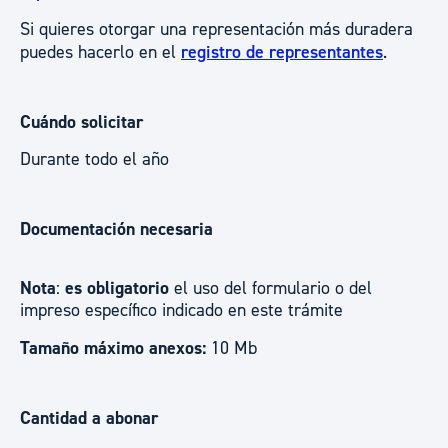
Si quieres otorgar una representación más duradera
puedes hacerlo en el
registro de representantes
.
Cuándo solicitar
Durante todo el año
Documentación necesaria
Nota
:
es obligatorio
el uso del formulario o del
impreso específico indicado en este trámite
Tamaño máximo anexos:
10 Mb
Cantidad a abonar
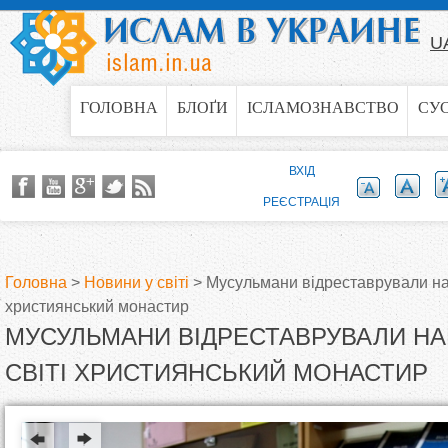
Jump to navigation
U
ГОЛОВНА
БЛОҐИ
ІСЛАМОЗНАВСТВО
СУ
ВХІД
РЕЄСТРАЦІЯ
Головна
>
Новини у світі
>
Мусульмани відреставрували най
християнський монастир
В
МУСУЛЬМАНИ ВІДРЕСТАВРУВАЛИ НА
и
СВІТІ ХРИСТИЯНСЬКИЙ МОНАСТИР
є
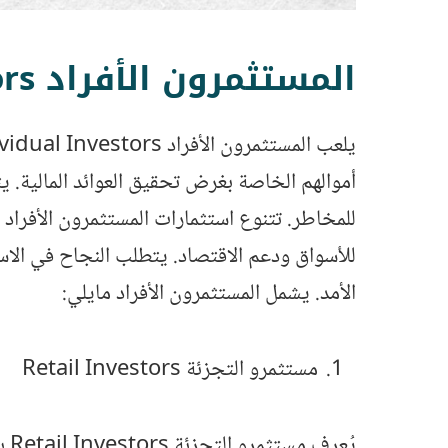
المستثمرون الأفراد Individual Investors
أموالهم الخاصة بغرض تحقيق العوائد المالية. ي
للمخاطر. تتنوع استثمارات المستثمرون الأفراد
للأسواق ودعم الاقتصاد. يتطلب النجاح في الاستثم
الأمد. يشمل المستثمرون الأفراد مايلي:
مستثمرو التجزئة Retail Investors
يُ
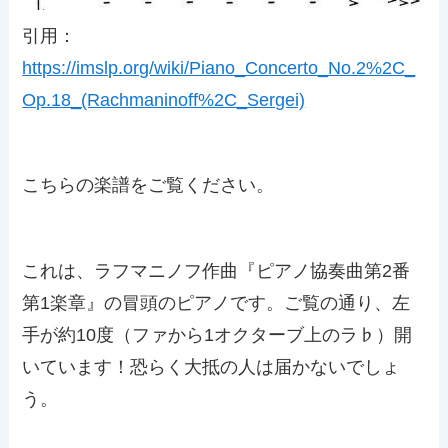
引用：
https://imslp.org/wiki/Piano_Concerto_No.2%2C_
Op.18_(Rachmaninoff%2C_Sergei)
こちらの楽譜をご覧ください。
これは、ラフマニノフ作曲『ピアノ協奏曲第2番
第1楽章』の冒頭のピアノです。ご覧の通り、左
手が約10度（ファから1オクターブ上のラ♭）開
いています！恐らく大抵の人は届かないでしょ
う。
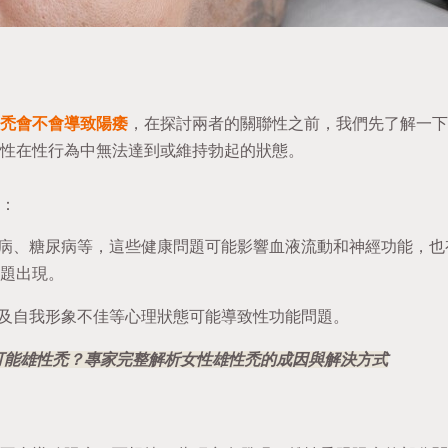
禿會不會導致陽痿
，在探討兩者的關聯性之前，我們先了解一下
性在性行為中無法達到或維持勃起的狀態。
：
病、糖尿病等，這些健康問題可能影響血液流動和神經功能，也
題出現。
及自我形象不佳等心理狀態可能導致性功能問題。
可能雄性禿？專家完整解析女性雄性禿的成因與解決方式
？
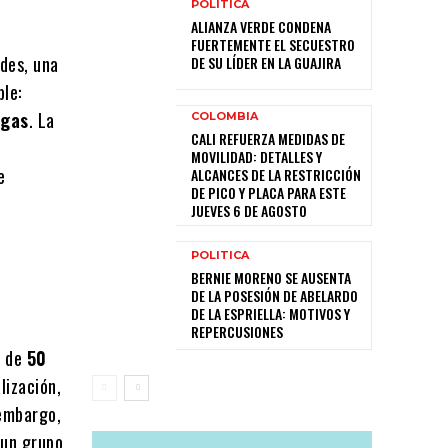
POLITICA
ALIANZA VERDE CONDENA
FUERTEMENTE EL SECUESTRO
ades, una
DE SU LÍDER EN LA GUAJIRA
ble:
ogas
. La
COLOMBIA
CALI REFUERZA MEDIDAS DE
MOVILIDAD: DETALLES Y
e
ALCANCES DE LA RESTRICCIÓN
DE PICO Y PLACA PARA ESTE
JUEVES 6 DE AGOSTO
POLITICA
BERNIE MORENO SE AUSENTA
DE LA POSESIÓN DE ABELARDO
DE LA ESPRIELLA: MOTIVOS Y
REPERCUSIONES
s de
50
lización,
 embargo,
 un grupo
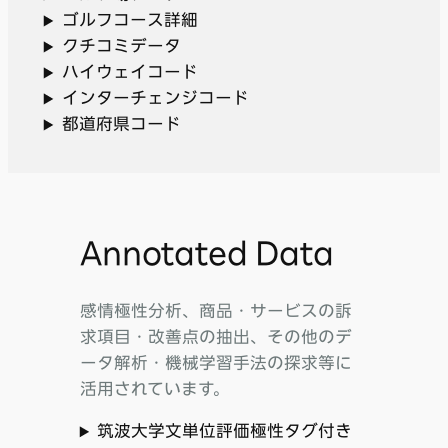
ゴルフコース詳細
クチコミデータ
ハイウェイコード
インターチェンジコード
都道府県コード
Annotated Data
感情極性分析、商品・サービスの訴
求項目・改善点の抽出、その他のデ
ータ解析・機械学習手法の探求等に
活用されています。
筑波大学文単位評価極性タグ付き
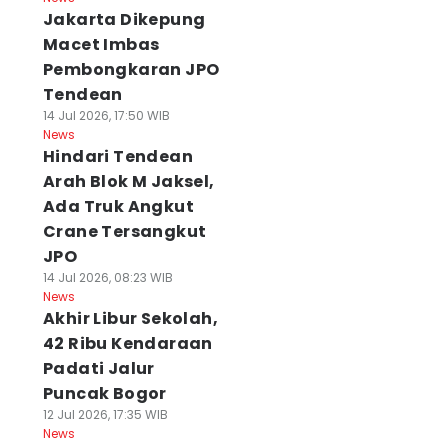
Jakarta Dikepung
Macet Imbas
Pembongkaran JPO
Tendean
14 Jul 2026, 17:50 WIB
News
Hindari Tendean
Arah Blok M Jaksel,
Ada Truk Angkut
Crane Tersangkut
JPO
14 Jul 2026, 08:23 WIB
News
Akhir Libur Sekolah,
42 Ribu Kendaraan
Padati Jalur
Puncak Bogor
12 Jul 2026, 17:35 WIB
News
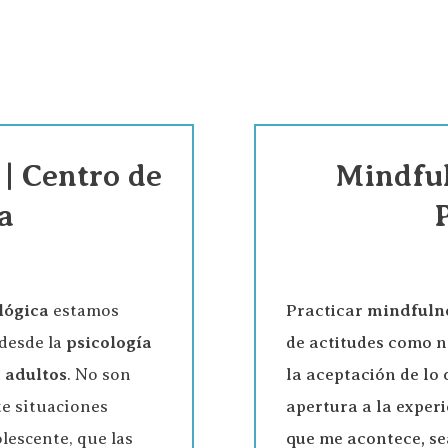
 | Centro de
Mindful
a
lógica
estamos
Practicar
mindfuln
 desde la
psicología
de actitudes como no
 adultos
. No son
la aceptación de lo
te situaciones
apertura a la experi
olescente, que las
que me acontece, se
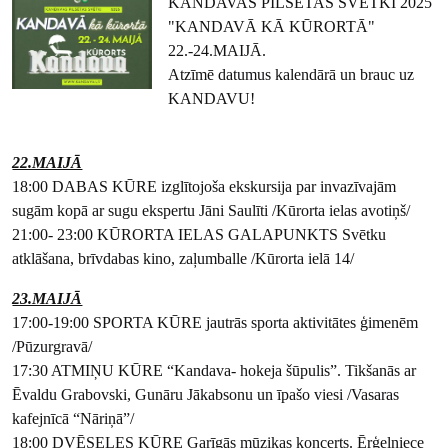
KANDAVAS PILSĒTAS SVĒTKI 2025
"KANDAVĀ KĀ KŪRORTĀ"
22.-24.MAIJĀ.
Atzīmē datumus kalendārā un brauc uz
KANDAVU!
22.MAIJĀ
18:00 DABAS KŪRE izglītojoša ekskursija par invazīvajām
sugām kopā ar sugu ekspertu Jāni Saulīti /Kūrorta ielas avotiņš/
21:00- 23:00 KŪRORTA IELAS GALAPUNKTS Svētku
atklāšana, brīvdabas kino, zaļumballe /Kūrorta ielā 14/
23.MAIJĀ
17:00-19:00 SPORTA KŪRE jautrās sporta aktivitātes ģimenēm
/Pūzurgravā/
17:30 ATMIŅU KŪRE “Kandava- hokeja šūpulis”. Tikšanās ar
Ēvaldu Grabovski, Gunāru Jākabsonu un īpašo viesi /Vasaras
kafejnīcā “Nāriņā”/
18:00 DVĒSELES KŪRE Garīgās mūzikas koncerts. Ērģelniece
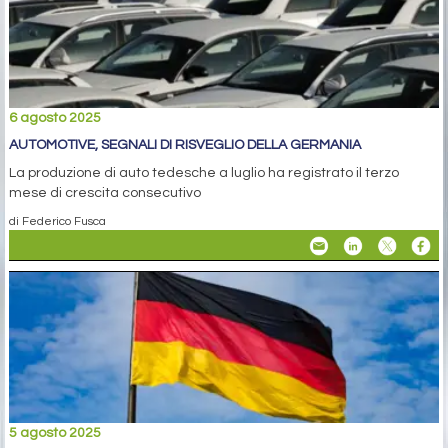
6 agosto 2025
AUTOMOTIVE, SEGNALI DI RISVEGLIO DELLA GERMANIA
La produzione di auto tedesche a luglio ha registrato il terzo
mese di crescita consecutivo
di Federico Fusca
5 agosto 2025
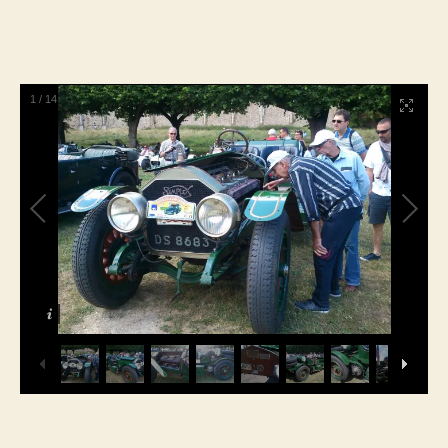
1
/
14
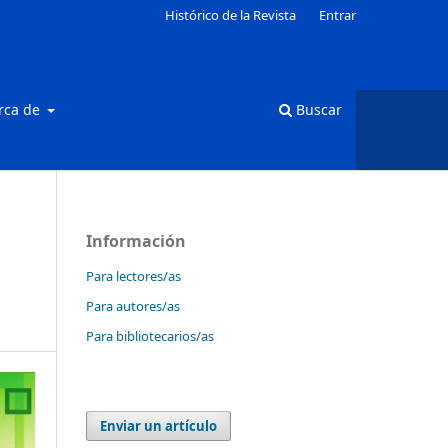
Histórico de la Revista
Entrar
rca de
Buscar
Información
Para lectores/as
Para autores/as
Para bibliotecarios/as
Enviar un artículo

--

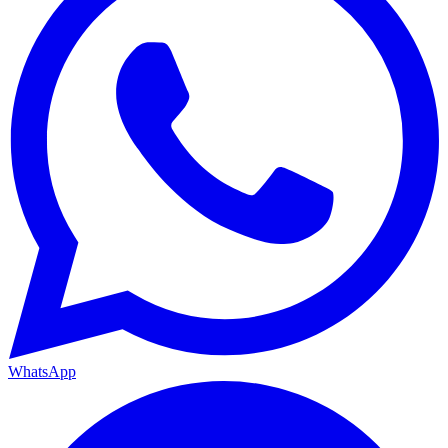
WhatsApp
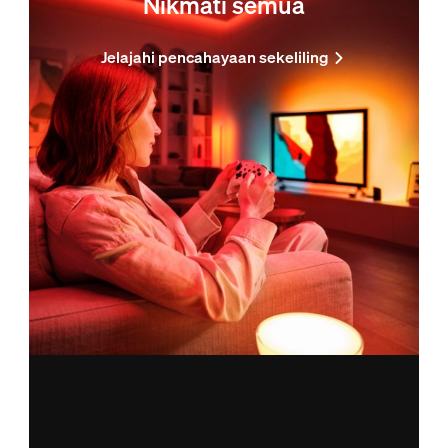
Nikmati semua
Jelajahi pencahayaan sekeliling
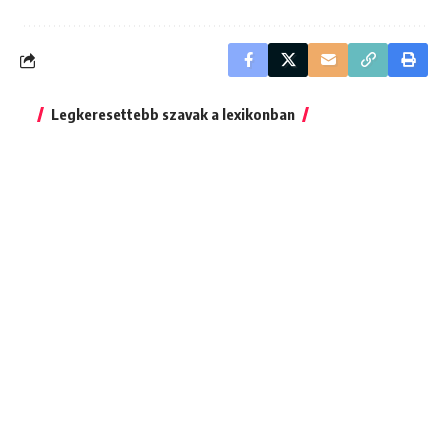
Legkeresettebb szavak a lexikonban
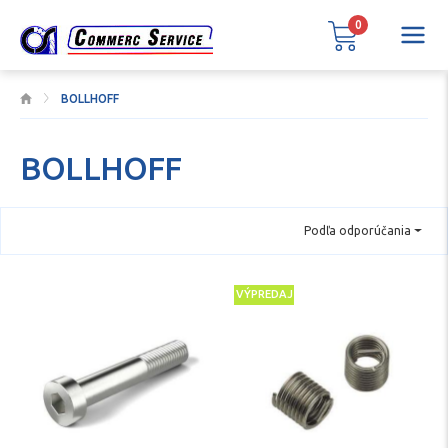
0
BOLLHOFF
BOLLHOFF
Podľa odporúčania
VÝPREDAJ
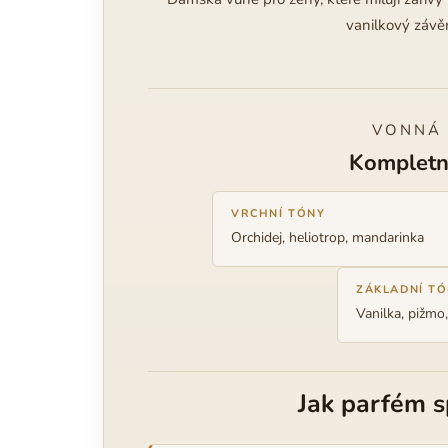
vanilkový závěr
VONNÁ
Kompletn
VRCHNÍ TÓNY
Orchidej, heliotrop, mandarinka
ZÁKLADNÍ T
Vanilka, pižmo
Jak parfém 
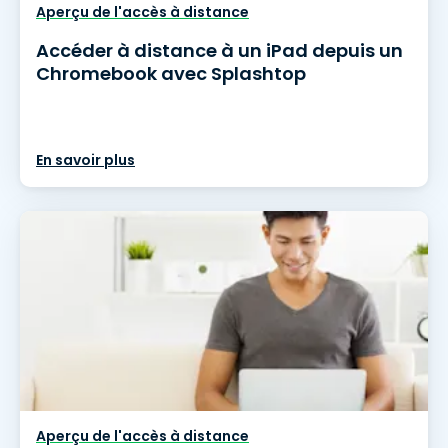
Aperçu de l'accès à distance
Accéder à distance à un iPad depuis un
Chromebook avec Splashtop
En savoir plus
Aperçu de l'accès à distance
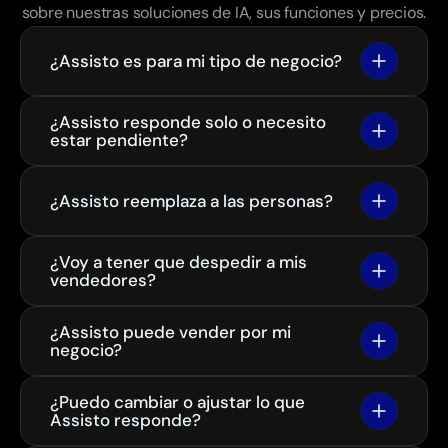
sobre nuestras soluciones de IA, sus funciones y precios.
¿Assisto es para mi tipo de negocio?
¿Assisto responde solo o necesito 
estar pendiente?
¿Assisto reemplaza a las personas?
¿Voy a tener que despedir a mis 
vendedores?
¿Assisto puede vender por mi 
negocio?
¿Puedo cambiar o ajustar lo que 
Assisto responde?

* * *

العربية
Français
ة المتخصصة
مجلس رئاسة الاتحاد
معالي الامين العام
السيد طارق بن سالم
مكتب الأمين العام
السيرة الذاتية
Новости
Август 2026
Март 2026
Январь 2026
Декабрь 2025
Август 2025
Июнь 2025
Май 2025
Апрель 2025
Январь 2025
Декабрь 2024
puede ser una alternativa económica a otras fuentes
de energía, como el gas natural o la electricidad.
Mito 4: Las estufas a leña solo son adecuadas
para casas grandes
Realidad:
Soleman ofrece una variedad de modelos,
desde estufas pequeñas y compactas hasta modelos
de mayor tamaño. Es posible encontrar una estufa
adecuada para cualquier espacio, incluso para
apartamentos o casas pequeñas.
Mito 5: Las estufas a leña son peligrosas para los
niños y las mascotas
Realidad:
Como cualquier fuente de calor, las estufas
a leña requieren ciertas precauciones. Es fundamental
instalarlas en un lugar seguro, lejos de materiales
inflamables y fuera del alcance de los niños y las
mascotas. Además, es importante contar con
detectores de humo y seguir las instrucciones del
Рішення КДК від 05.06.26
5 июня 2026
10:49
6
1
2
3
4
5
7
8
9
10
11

● Assigned task
Search the entries above for lines containing the word "solo", and copy each one.

● Written solution
¿Assisto responde solo o necesito 
Mito 4: Las estufas a leña solo son adecuadas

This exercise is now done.